**Your assignment**
Copy out all of the data that follows, exactly as it appears.

Collected data:
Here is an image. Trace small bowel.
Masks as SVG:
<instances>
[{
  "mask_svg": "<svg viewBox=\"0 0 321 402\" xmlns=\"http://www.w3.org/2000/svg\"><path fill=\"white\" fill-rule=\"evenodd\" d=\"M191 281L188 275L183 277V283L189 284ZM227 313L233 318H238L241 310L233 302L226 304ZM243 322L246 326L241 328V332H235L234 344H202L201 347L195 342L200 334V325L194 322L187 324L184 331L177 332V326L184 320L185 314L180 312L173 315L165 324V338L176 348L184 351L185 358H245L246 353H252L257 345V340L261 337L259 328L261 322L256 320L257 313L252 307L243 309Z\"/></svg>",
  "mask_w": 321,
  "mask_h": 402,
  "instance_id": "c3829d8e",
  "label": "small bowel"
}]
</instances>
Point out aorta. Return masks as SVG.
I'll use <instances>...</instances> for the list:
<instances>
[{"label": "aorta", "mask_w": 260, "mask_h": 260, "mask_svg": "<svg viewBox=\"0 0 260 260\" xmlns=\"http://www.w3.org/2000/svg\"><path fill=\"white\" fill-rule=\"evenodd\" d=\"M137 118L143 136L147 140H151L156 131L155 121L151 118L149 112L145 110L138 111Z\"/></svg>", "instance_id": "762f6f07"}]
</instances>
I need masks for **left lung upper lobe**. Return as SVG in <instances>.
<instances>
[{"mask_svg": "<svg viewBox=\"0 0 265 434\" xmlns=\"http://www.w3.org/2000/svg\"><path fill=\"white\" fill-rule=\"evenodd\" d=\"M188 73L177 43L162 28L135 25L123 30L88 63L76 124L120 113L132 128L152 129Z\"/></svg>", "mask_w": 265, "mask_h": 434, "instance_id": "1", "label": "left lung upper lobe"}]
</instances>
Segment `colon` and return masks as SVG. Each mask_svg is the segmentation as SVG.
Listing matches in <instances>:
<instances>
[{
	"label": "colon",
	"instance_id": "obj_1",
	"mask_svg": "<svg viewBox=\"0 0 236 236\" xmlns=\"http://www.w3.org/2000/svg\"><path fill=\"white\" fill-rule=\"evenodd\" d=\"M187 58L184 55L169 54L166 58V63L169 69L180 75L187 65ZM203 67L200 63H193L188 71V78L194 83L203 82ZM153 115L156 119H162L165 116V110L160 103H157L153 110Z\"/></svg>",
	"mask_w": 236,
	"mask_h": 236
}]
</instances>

**Response to this task**
Here is an image. Trace small bowel.
Masks as SVG:
<instances>
[{
  "mask_svg": "<svg viewBox=\"0 0 321 402\" xmlns=\"http://www.w3.org/2000/svg\"><path fill=\"white\" fill-rule=\"evenodd\" d=\"M191 281L188 275L183 277V283L189 284ZM227 313L233 318H238L241 310L233 302L226 304ZM243 322L246 326L241 328V332H235L234 344H202L201 347L195 342L200 334V325L194 322L187 324L184 331L177 332V326L184 320L185 314L180 312L173 315L165 324V338L176 348L184 351L185 358H245L246 353H252L257 345V340L261 337L259 328L261 322L256 320L257 313L252 307L243 309Z\"/></svg>",
  "mask_w": 321,
  "mask_h": 402,
  "instance_id": "c3829d8e",
  "label": "small bowel"
}]
</instances>
Point out aorta. Return masks as SVG.
I'll use <instances>...</instances> for the list:
<instances>
[{"label": "aorta", "mask_w": 260, "mask_h": 260, "mask_svg": "<svg viewBox=\"0 0 260 260\" xmlns=\"http://www.w3.org/2000/svg\"><path fill=\"white\" fill-rule=\"evenodd\" d=\"M137 118L143 136L147 140H151L156 131L155 121L151 118L149 112L145 110L138 111Z\"/></svg>", "instance_id": "762f6f07"}]
</instances>
I need masks for **left lung upper lobe**. Return as SVG in <instances>.
<instances>
[{"mask_svg": "<svg viewBox=\"0 0 265 434\" xmlns=\"http://www.w3.org/2000/svg\"><path fill=\"white\" fill-rule=\"evenodd\" d=\"M188 73L177 43L162 28L135 25L123 30L88 63L76 124L120 113L132 128L152 129Z\"/></svg>", "mask_w": 265, "mask_h": 434, "instance_id": "1", "label": "left lung upper lobe"}]
</instances>
Segment `colon` and return masks as SVG. Each mask_svg is the segmentation as SVG.
Listing matches in <instances>:
<instances>
[{
	"label": "colon",
	"instance_id": "obj_1",
	"mask_svg": "<svg viewBox=\"0 0 236 236\" xmlns=\"http://www.w3.org/2000/svg\"><path fill=\"white\" fill-rule=\"evenodd\" d=\"M187 58L184 55L169 54L166 58V63L169 69L180 75L187 65ZM203 67L200 63H193L188 71V78L194 83L203 82ZM153 115L156 119H162L165 116V110L160 103H157L153 110Z\"/></svg>",
	"mask_w": 236,
	"mask_h": 236
}]
</instances>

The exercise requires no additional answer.